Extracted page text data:
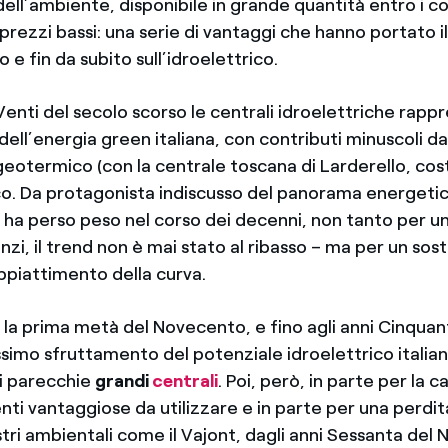
dell’ambiente, disponibile in grande quantità entro i co
 prezzi bassi: una serie di vantaggi che hanno portato i
 e fin da subito sull’idroelettrico.
 Venti del secolo scorso le centrali idroelettriche rap
 dell’energia green italiana, con contributi minuscoli da
geotermico (con la centrale toscana di Larderello, cost
ico. Da protagonista indiscusso del panorama energetic
o ha perso peso nel corso dei decenni, non tanto per un
nzi, il trend non è mai stato al ribasso – ma per un sos
ppiattimento della curva.
la prima metà del Novecento, e fino agli anni Cinquanta
ssimo sfruttamento del potenziale idroelettrico italian
i parecchie
grandi
centrali
. Poi, però, in parte per la c
enti vantaggiose da utilizzare e in parte per una perdit
tri ambientali come il Vajont, dagli anni Sessanta del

### [WHAT TO DO]
What you return must match, line for line, the data from the line containing "dell’energia green italiana, con" to its end, both ends included.

### [WRITTEN REPLY]
 dell’energia green italiana, con contributi minuscoli da
geotermico (con la centrale toscana di Larderello, cost
ico. Da protagonista indiscusso del panorama energetic
o ha perso peso nel corso dei decenni, non tanto per un
nzi, il trend non è mai stato al ribasso – ma per un sos
ppiattimento della curva.
la prima metà del Novecento, e fino agli anni Cinquanta
ssimo sfruttamento del potenziale idroelettrico italian
i parecchie
grandi
centrali
. Poi, però, in parte per la c
enti vantaggiose da utilizzare e in parte per una perdit
tri ambientali come il Vajont, dagli anni Sessanta del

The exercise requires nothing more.